13 de julio 2004 - 00:00

Blair, osado: eliminará 104.000 empleos públicos

El primer ministro, Tony Blair, quien participó de una maratón en Buckinghamshire el 9 de julio pasado, emprendió un drástico ajuste para ahorrar 40.000 millones de dólares anuales.
El primer ministro, Tony Blair, quien participó de una maratón en Buckinghamshire el 9 de julio pasado, emprendió un drástico ajuste para ahorrar 40.000 millones de dólares anuales.
Londres (Reuters, EFE, ANSA) - En un intento por recuperar la iniciativa política y superar las recientes críticas a su gestión, el primer ministro británico, Tony Blair, lanzó ayer un ambicioso plan para incrementar el gasto social, que será financiado mediante la eliminación de más de 104.000 puestos de trabajo en el Estado.

El ministro británico de Finanzas, Gordon Brown, anunció ayer los planes presupuestarios para los próximos tres años, que incluyen el recorte de empleos burocráticos -una verdadera traición, en opinión de los sindicatos laboristas-para financiar gastos en salud y educación.

En una presentación ante la Cámara de los Comunes, Brown detalló su previsión del gasto para 2005 a 2008, que comprende un aumento de la inversión en defensa, salud, educación, vivienda y ayuda internacional en detrimento de más de cien mil empleos.

El ministro, que sorprendió a los parlamentarios por la amplitud del recorte -superior en mucho a lo esperado-, justificó la pérdida de puestos de trabajo por la necesidad de ahorrar 40.000 millones de dólares anuales para invertir en servicios públicos básicos, como la seguridad social y el sistema educativo.

En total, el plan Blair-Brown prevé despedir a 104.150 empleados públicos, 84.150 en Inglaterra y 20.000 entre Escocia, Gales e Irlanda del Norte.

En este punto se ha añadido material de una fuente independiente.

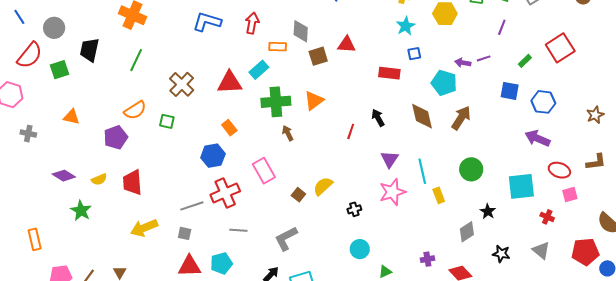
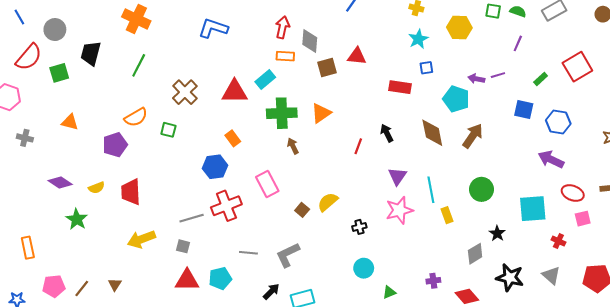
red arrow: (252, 23) -> (282, 27), moved
gray line: (238, 230) -> (248, 253), moved
black star: (501, 254) -> (510, 278), size x1.5

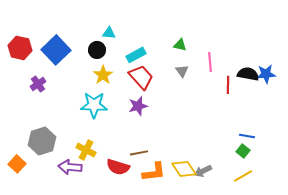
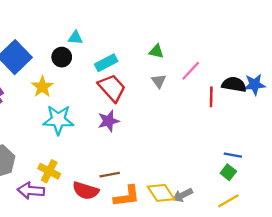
pink line: (210, 62) -> (191, 71), turned 48
yellow star: (103, 75) -> (42, 87), moved

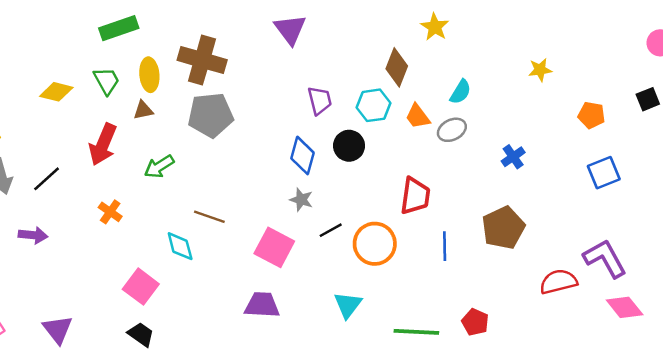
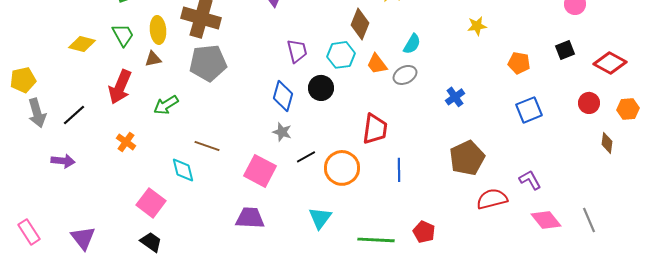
brown pentagon: (503, 228) -> (467, 158), moved
purple L-shape: (605, 258) -> (530, 180), size x0.6

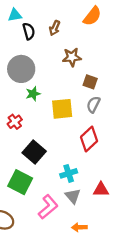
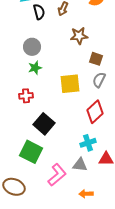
gray circle: (21, 69) -> (32, 47), size x0.7
green star: (33, 94) -> (35, 68), moved
red cross: (15, 122) -> (26, 96), turned 32
cyan cross: (69, 173) -> (88, 143), moved
gray triangle: (73, 196) -> (80, 165), turned -42

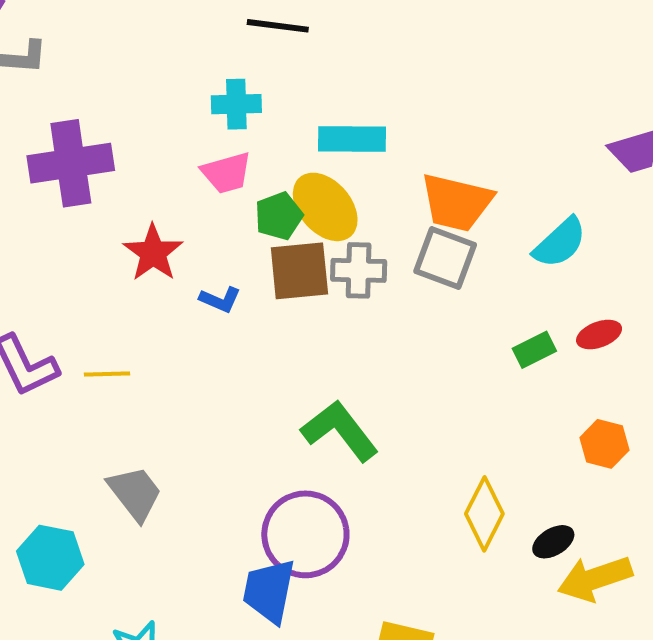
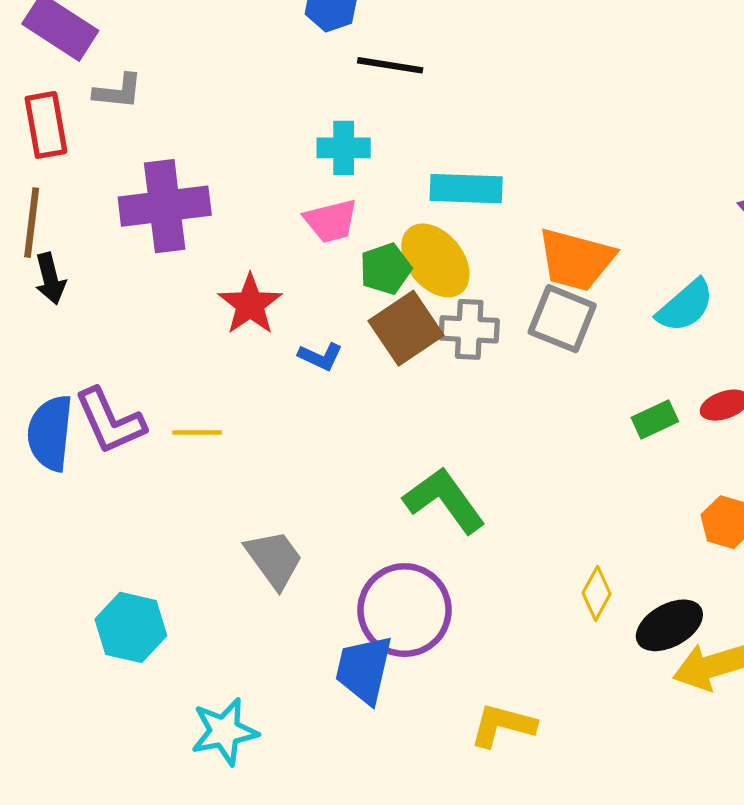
brown square: (299, 271) -> (406, 328), turned -30
gray trapezoid: (135, 493) -> (274, 559), moved
yellow diamond: (484, 514) -> (597, 593), size x0.7
black ellipse: (553, 542) -> (669, 625), size x1.5

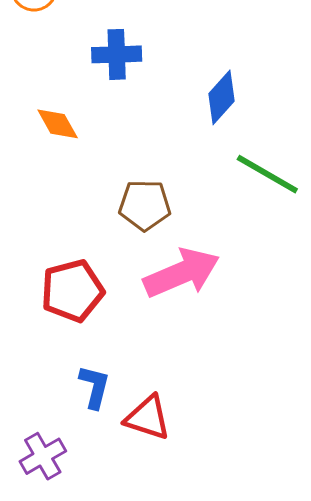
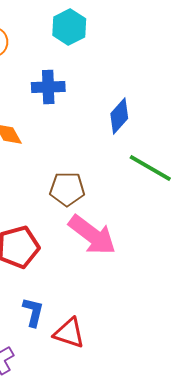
pink arrow: (182, 273) -> (92, 235), turned 60

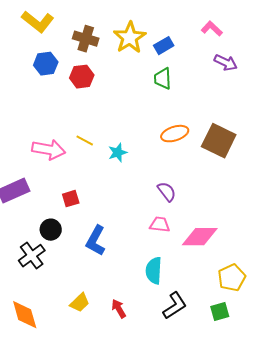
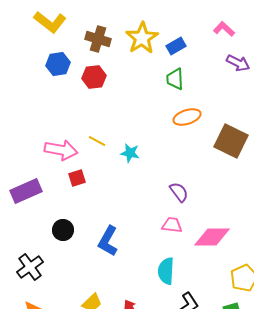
orange ellipse: (175, 134) -> (187, 117), moved
cyan star: (118, 153) -> (130, 153), turned 30
red square: (71, 199) -> (77, 178), moved
black cross: (32, 256) -> (30, 267), moved

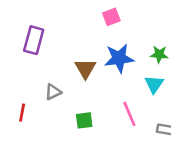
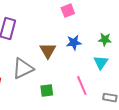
blue star: (119, 58) -> (74, 43), size x0.7
gray triangle: (53, 92) -> (23, 69), size x1.6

Otros 20.030 empleados públicos serán trasladados de Londres a otras regiones.

Además de las nuevas partidas sociales, el plan prevé también un incremento de casi 7% en el presupuesto de la cancillería para proteger a los empleados de los consulados y las embajadas británicas de eventuales ataques terroristas. Al mismo tiempo, el presupuesto de Defensa será aumentado en 12,5% hasta 2008, mientras que el de Seguridad Interna crecerá 110% en el mismo período.

• Indignación

La noticia fue recibida con sorpresa, indignación y duras críticas por los sindicatos, que la calificaron de «devastadora» y amenazaron de inmediato con convocar a huelga. Para los trabajadores de servicios públicos, nucleados en el gremio PCS, se trata de una « carnicería».

«Cuando este gobierno fue electo, aumentó los impuestos para financiar iniciativas como el 'New Deal'», afirmó el secretario del PCS, Mark Serwotka. «Ahora están usando la misma fuerza de trabajo para financiar sus políticas programáticas», agregó.

Pero el plan también fue criticado por algunos economistas. Si bien la suba del gasto será financiada con ahorros, algunos temen que el gobierno esté siendo demasiado optimista en sus perspectivas de ingresos fiscales.

Blair -un laborista moderno, que llevó al partido lejos del estatismo que lo había caracterizado hasta su irrupción en la política británica-busca recuperar su imagen tras recibir fuertes críticas -incluso dentro de su propio partido-por su respaldo a la invasión a Irak. Pero los analistas destacaron otro elemento: Brown es visto por muchos como un potencial rival para Blair dentro del laborismo, por lo que el protagonismo que le da el programa es seguido con atención.

Mientras, los observadores se mostraron divididos por el impacto que podría tener el plan, a un año de las elecciones.

Algunos ven en él un intento osado por dinamizar más la economía a expensas de la siempre mal vista burocracia. Pero otros, alineados con la visión conservadora, denuncian que éste es sólo otro intento del gobierno para generar un Estado más grande en base a ahorros falsos.